Ces indices chimiques permettront donc, peut-être, de recomposer la palette du maître de la peinture baroque. "Il y a beaucoup d'effets picturaux dans les oeuvres de Rembrandt qu'on ne comprend toujours pas. On ne sait toujours pas aujourd'hui comment il les a mis en oeuvre.
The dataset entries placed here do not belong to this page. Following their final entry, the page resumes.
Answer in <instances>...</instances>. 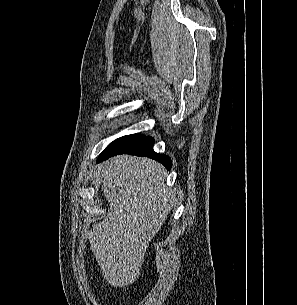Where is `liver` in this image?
<instances>
[{
    "mask_svg": "<svg viewBox=\"0 0 297 305\" xmlns=\"http://www.w3.org/2000/svg\"><path fill=\"white\" fill-rule=\"evenodd\" d=\"M99 168L110 208L93 225L90 247L106 282L125 287L138 279L149 242L167 219L174 195L165 186V168L152 159L124 154Z\"/></svg>",
    "mask_w": 297,
    "mask_h": 305,
    "instance_id": "1",
    "label": "liver"
}]
</instances>
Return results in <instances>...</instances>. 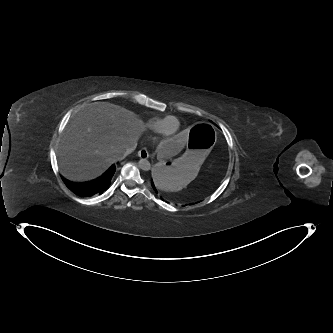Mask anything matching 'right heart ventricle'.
<instances>
[{"label": "right heart ventricle", "mask_w": 333, "mask_h": 333, "mask_svg": "<svg viewBox=\"0 0 333 333\" xmlns=\"http://www.w3.org/2000/svg\"><path fill=\"white\" fill-rule=\"evenodd\" d=\"M170 116V115H168ZM168 116H164V117H152L150 119H148L145 123V127L151 131V132H159L162 124L164 122V120L168 117ZM174 120L177 123V127H180V121L175 117Z\"/></svg>", "instance_id": "e07e8e85"}]
</instances>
On a une idée assez générale des matériaux qu'il a utilisés mais il y a certains effets de peinture qu'il était le seul à maîtriser", confirme Victor Gonzalez.

Le mystère reste entier notamment concernant les empattements, "cette espèce de peinture tridimensionnelle qui semble surgir de la toile et qui permet de conférer à la peinture des propriétés optiques assez particulières".

 


Deux ans d'analyses à exploiter 

Les chercheurs disposent de faisceaux d'indices concernant les pigments que Rembrandt utilisait mais ils ne savent pas exactement quelle était la recette précise concoctée dans son atelier.

Le composé chimique trouvé grâce aux rayons X du Synchrotron ferait-il ainsi partie des ingrédients utilisés par Rembrandt pour donner un effet particulier à sa toile ou résulte-t-il de l'altération de sa peinture au fil du temps ?

Les secrets picturaux de l'artiste flamand vont-ils être révélés ? Verdict dans quelques mois, lorsque les chercheurs publieront leurs travaux.

En attendant, ils doivent étudier et trier 51 terabytes de données.